How to complete this task: In this exercise, return each entry exactly as given.

Material provided:

+===+

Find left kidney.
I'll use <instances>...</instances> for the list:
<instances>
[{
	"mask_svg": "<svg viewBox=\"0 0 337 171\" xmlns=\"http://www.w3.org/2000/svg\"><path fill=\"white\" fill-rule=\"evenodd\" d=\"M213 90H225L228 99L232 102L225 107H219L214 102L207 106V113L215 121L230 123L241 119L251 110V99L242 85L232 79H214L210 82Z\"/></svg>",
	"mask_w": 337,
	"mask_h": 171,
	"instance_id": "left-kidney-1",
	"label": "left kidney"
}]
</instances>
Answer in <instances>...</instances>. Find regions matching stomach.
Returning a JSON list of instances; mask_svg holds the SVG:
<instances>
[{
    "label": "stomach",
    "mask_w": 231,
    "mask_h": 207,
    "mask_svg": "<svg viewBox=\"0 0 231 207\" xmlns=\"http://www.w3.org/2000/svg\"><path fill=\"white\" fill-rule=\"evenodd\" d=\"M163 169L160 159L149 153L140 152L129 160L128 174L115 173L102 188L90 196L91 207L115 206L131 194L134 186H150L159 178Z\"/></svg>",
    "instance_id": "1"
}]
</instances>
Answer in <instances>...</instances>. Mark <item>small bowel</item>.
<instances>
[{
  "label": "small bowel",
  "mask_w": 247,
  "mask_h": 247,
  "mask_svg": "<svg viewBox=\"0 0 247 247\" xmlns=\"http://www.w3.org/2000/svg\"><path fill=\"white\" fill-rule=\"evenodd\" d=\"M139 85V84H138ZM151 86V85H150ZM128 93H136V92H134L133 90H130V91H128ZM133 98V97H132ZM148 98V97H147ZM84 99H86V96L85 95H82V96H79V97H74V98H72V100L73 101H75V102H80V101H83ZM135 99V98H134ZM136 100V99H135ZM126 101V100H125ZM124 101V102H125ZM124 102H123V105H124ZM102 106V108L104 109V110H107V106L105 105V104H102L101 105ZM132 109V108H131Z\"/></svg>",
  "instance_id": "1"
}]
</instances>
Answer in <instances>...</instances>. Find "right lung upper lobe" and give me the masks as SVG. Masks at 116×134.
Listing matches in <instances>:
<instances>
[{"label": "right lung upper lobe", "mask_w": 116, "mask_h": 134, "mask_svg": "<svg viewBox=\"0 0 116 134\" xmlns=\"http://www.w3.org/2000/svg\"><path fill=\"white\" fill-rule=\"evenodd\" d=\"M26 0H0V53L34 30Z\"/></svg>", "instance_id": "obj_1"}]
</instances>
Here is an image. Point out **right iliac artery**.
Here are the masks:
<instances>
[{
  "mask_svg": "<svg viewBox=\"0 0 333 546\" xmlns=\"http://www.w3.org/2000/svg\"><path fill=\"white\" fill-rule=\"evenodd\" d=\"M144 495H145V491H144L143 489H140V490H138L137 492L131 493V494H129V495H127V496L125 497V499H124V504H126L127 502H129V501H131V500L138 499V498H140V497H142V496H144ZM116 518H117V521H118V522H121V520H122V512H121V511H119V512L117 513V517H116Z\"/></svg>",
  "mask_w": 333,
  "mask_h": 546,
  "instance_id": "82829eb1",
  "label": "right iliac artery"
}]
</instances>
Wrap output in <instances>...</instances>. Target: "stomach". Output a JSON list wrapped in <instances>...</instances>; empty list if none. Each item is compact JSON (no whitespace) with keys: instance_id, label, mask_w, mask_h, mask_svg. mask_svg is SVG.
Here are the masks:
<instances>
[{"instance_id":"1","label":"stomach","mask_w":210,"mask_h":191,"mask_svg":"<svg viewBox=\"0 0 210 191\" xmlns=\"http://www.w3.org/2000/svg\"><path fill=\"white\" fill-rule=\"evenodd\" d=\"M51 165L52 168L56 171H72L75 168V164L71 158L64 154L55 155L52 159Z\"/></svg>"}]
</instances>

+===+

Exercise output:
Find left kidney.
I'll use <instances>...</instances> for the list:
<instances>
[{
	"mask_svg": "<svg viewBox=\"0 0 337 171\" xmlns=\"http://www.w3.org/2000/svg\"><path fill=\"white\" fill-rule=\"evenodd\" d=\"M213 90H225L228 99L232 102L225 107H219L214 102L207 106V113L215 121L230 123L241 119L251 110V99L242 85L232 79H214L210 82Z\"/></svg>",
	"mask_w": 337,
	"mask_h": 171,
	"instance_id": "left-kidney-1",
	"label": "left kidney"
}]
</instances>
Answer in <instances>...</instances>. Find regions matching stomach.
Returning a JSON list of instances; mask_svg holds the SVG:
<instances>
[{
    "label": "stomach",
    "mask_w": 231,
    "mask_h": 207,
    "mask_svg": "<svg viewBox=\"0 0 231 207\" xmlns=\"http://www.w3.org/2000/svg\"><path fill=\"white\" fill-rule=\"evenodd\" d=\"M163 169L160 159L149 153L140 152L129 160L128 174L115 173L102 188L90 196L91 207L115 206L131 194L134 186H150L159 178Z\"/></svg>",
    "instance_id": "1"
}]
</instances>
Answer in <instances>...</instances>. Mark <item>small bowel</item>.
<instances>
[{
  "label": "small bowel",
  "mask_w": 247,
  "mask_h": 247,
  "mask_svg": "<svg viewBox=\"0 0 247 247\" xmlns=\"http://www.w3.org/2000/svg\"><path fill=\"white\" fill-rule=\"evenodd\" d=\"M139 85V84H138ZM151 86V85H150ZM128 93H136V92H134L133 90H130V91H128ZM133 98V97H132ZM148 98V97H147ZM84 99H86V96L85 95H82V96H79V97H74V98H72V100L73 101H75V102H80V101H83ZM135 99V98H134ZM136 100V99H135ZM126 101V100H125ZM124 101V102H125ZM124 102H123V105H124ZM102 106V108L104 109V110H107V106L105 105V104H102L101 105ZM132 109V108H131Z\"/></svg>",
  "instance_id": "1"
}]
</instances>
Answer in <instances>...</instances>. Find "right lung upper lobe" and give me the masks as SVG. Masks at 116×134.
Listing matches in <instances>:
<instances>
[{"label": "right lung upper lobe", "mask_w": 116, "mask_h": 134, "mask_svg": "<svg viewBox=\"0 0 116 134\" xmlns=\"http://www.w3.org/2000/svg\"><path fill=\"white\" fill-rule=\"evenodd\" d=\"M26 0H0V53L34 30Z\"/></svg>", "instance_id": "obj_1"}]
</instances>
Here is an image. Point out **right iliac artery**.
Here are the masks:
<instances>
[{
  "mask_svg": "<svg viewBox=\"0 0 333 546\" xmlns=\"http://www.w3.org/2000/svg\"><path fill=\"white\" fill-rule=\"evenodd\" d=\"M144 495H145V491H144L143 489H140V490H138L137 492L131 493V494H129V495H127V496L125 497V499H124V504H126L127 502H129V501H131V500L138 499V498H140V497H142V496H144ZM116 518H117V521H118V522H121V520H122V512H121V511H119V512L117 513V517H116Z\"/></svg>",
  "mask_w": 333,
  "mask_h": 546,
  "instance_id": "82829eb1",
  "label": "right iliac artery"
}]
</instances>
Wrap output in <instances>...</instances>. Target: "stomach". Output a JSON list wrapped in <instances>...</instances>; empty list if none. Each item is compact JSON (no whitespace) with keys: instance_id, label, mask_w, mask_h, mask_svg. mask_svg is SVG.
Here are the masks:
<instances>
[{"instance_id":"1","label":"stomach","mask_w":210,"mask_h":191,"mask_svg":"<svg viewBox=\"0 0 210 191\" xmlns=\"http://www.w3.org/2000/svg\"><path fill=\"white\" fill-rule=\"evenodd\" d=\"M51 165L52 168L56 171H72L75 168V164L71 158L64 154L55 155L52 159Z\"/></svg>"}]
</instances>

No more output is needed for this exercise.